Gapless symmetry-protected topological phase of quantum antiferromagnets on anisotropic triangular strip

Abstract

We study a three-leg spin-1/2 ladder with geometrically frustrated interleg interactions. We call this model an anisotropic triangular-strip (ATS) model. We numerically and field-theoretically show that its ground state belongs to a gapless symmetry-protected topological (SPT) phase. The numerical approach is based on density-matrix renormalization group analyses of the entanglement entropy and the entanglement spectrum. Whereas the entanglement entropy exhibits a critical behavior, the entanglement spectrum is nontrivially degenerate. These entanglement properties imply that the ground state is a gapless topological phase. We investigate the ATS model using a quantum field theory to support the numerical findings.
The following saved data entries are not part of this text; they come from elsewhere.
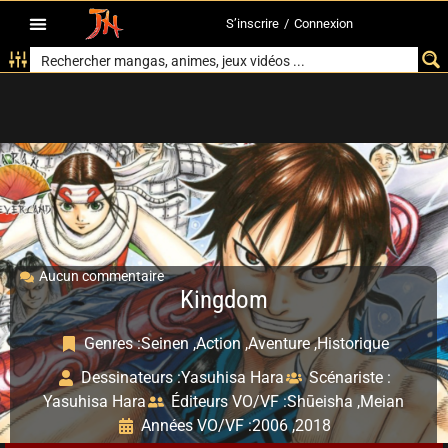
S’inscrire
/
Connexion
Aucun commentaire
Kingdom
Genres :
Seinen ,
Action ,
Aventure ,
Historique
Dessinateurs :
Yasuhisa Hara
Scénariste :
Yasuhisa Hara
Éditeurs VO/VF :
Shūeisha ,
Meian
Années VO/VF :
2006 ,
2018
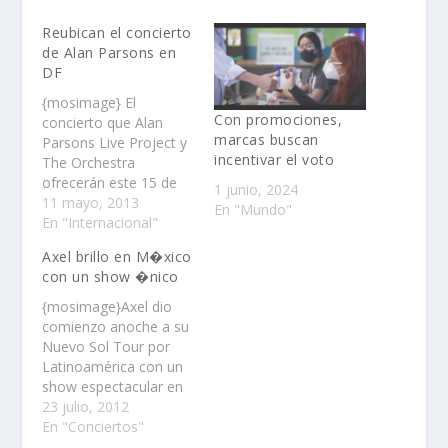
Reubican el concierto
de Alan Parsons en
DF
{mosimage} El
Con promociones,
concierto que Alan
marcas buscan
Parsons Live Project y
incentivar el voto
The Orchestra
ofrecerán este 15 de
1 junio, 2024
mayo se realizará en El
11 mayo, 2013
En "Mundo"
Plaza Condesa y no en
En "Internacional"
el Auditorio Blackberry,
Axel brillo en M�xico
como se anunció
con un show �nico
originalmente, informó
la empresa promotora
{mosimage}Axel dio
del show mediante un
comienzo anoche a su
comunicado de
Nuevo Sol Tour por
prensa.......
Latinoamérica con un
show espectacular en
Plaza Condesa,
23 julio, 2012
México……
En "Conciertos"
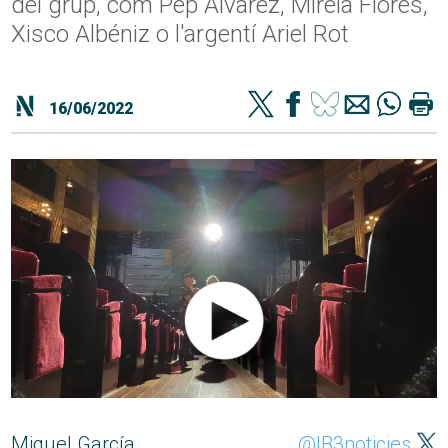
del grup, com Pep Álvarez, Mireia Flores,
Xisco Albéniz o l'argentí Ariel Rot
16/06/2022
Miquel García
@IB3noticies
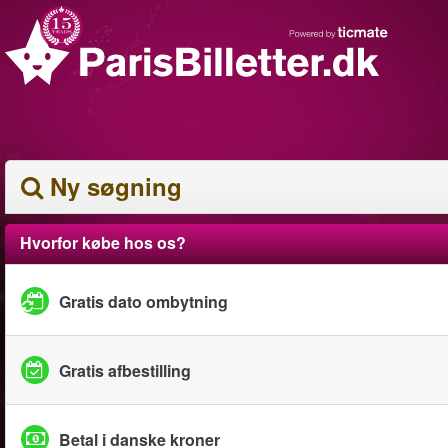
Ny søgning
Hvorfor købe hos os?
Gratis dato ombytning
Gratis afbestilling
Betal i danske kroner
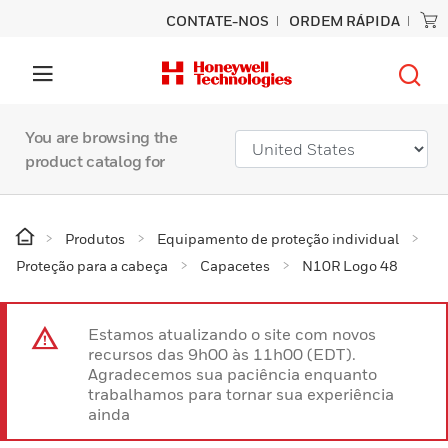
CONTATE-NOS
ORDEM RÁPIDA
You are browsing the
product catalog for
Produtos
Equipamento de proteção individual
Proteção para a cabeça
Capacetes
N10R Logo 48
Estamos atualizando o site com novos
recursos das 9h00 às 11h00 (EDT).
Agradecemos sua paciência enquanto
trabalhamos para tornar sua experiência
ainda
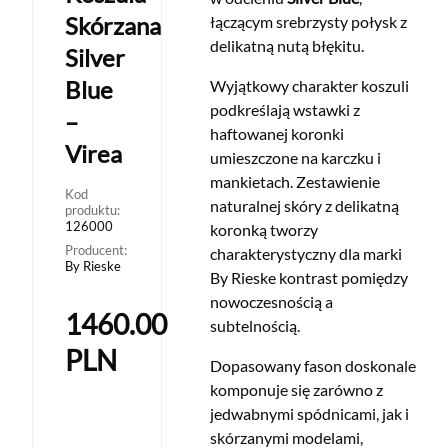
Skórzana
łączącym srebrzysty połysk z
delikatną nutą błękitu.
Silver
Blue
Wyjątkowy charakter koszuli
podkreślają wstawki z
–
haftowanej koronki
Virea
umieszczone na karczku i
mankietach. Zestawienie
Kod
naturalnej skóry z delikatną
produktu:
126000
koronką tworzy
Producent:
charakterystyczny dla marki
By Rieske
By Rieske kontrast pomiędzy
nowoczesnością a
1460.00
subtelnością.
PLN
Dopasowany fason doskonale
komponuje się zarówno z
jedwabnymi spódnicami, jak i
skórzanymi modelami,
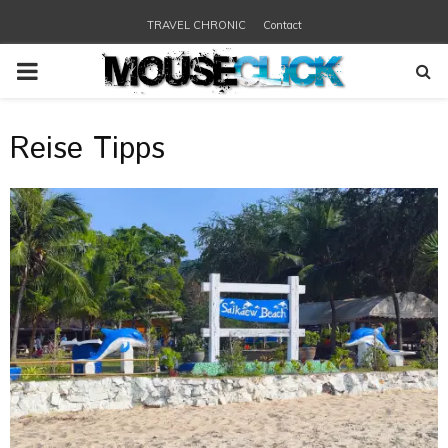
TRAVEL CHRONIC
Contact
PRIMARY
MENU
Reise Tipps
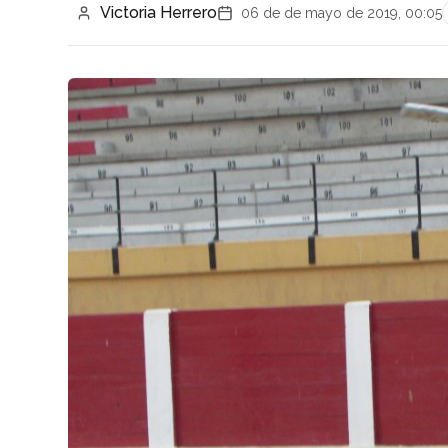
Victoria Herrero
06 de de mayo de 2019, 00:05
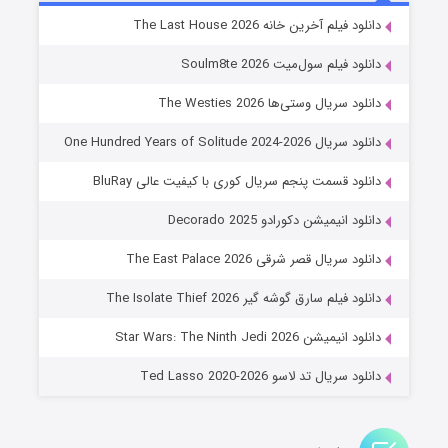
شوگر فصل ۲
دانلود فیلم آخرین خانه The Last House 2026
۷ (زیرنویس)
قسمت
منتشر شد
دانلود فیلم سول‌میت Soulm8te 2026
دانلود سریال وستی‌ها The Westies 2026
دانلود سریال One Hundred Years of Solitude 2024-2026
دانلود قسمت پنجم سریال کوری با کیفیت عالی BluRay
دانلود انیمیشن دکورادو Decorado 2025
دانلود سریال قصر شرقی The East Palace 2026
خاندان اژدها فصل ۳
دانلود فیلم سارق گوشه گیر The Isolate Thief 2026
۶ (زیرنویس)
قسمت
منتشر شد
دانلود انیمیشن Star Wars: The Ninth Jedi 2026
دانلود سریال تد لاسو Ted Lasso 2020-2026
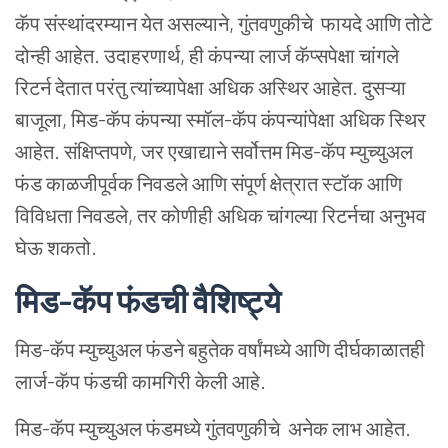
कॅप संस्थांदरम्यान येत असल्याने, गुंतवणुकीचे फायदे आणि तोटे
दोन्ही आहेत. उदाहरणार्थ, ही कंपन्या लार्ज कॅप्सपेक्षा चांगले
रिटर्न देतात परंतु त्यांच्यापेक्षा अधिक अस्थिर आहेत. दुसऱ्या
बाजूला, मिड-कॅप कंपन्या स्मॉल-कॅप कंपन्यांपेक्षा अधिक स्थिर
आहेत. संक्षिप्तपणे, जर एखाद्याने सर्वोत्तम मिड-कॅप म्युच्युअल
फंड काळजीपूर्वक निवडले आणि संपूर्ण क्षेत्रात स्टॉक आणि
विविधता निवडले, तर कोणीही अधिक चांगल्या रिटर्नचा अनुभव
घेऊ शकतो.
मिड-कॅप फंडची वैशिष्ट्ये
मिड-कॅप म्युच्युअल फंडने बहुतेक वर्षांमध्ये आणि दीर्घकाळातही
लार्ज-कॅप फंडची कामगिरी केली आहे.
मिड-कॅप म्युच्युअल फंडमध्ये गुंतवणुकीचे अनेक लाभ आहेत.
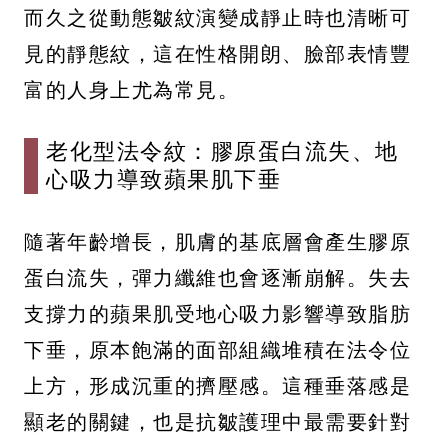
而久之從動態皺紋演變成靜止時也清晰可
見的靜態紋，這在性格開朗、臉部表情豐
富的人身上尤為常見。
老化型法令紋：膠原蛋白流失、地
心吸力導致蘋果肌下垂
隨著年齡增長，肌膚的基底層會產生膠原
蛋白流失，彈力纖維也會逐漸崩解。失去
支撐力的蘋果肌受地心吸力影響導致脂肪
下垂，原本飽滿的面部組織堆積在法令位
上方，形成沉重的擠壓感。這種垂落感是
顯老的關鍵，也是抗皺護理中最需要針對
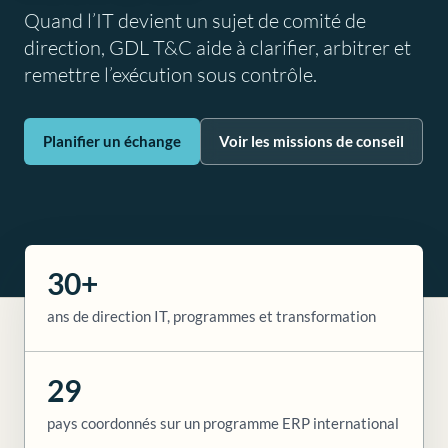
Quand l’IT devient un sujet de comité de
direction, GDL T&C aide à clarifier, arbitrer et
remettre l’exécution sous contrôle.
Planifier un échange
Voir les missions de conseil
30+
ans de direction IT, programmes et transformation
29
pays coordonnés sur un programme ERP international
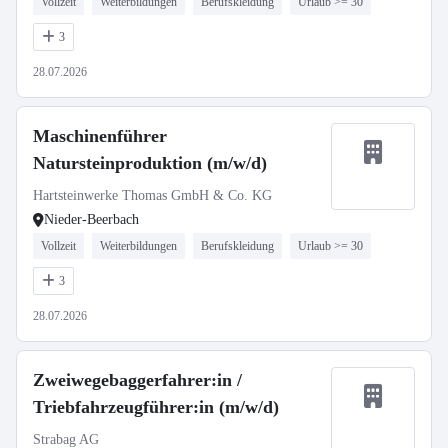
Vollzeit
Weiterbildungen
Berufskleidung
Urlaub >= 30
3
28.07.2026
Maschinenführer
Natursteinproduktion (m/w/d)
Hartsteinwerke Thomas GmbH & Co. KG
Nieder-Beerbach
Vollzeit
Weiterbildungen
Berufskleidung
Urlaub >= 30
3
28.07.2026
Zweiwegebaggerfahrer:in /
Triebfahrzeugführer:in (m/w/d)
Strabag AG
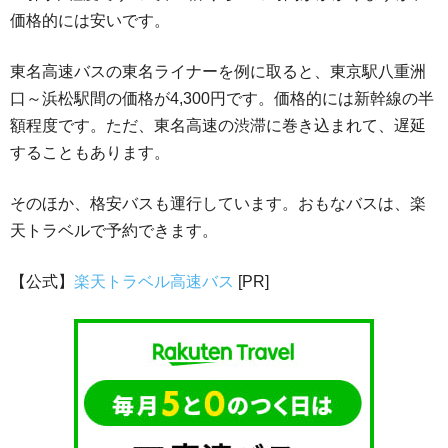
価格的には安いです。
東名高速バスの東名ライナーを例に取ると、東京駅八重洲
口～浜松駅間の価格が4,300円です。価格的には新幹線の半
額程度です。ただ、東名高速の渋滞に巻き込まれて、遅延
することもあります。
そのほか、格安バスも運行しています。おもなバスは、楽
天トラベルで予約できます。
【公式】
楽天トラベル高速バス
[PR]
When the frustrated interchain interaction is deemed a perturbation acting on the three spin chains, the frustrated interchain interaction almost isolates the second chain from the other two chains. However, at the same time, the second chain mediates a ferromagnetic interaction between the first and third chains. Therefore, the ground state of the ATS model is a gapless Tomonaga-Luttinger liquid weakly coupled to a spin-1 Haldane chain with irrelevant interactions. Last but not least, we show that the gapless SPT phase of the ATS model is a symmetry-protected critical phase. We point out that the symmetry protection of criticality is essential in characterization of the gapless SPT phase.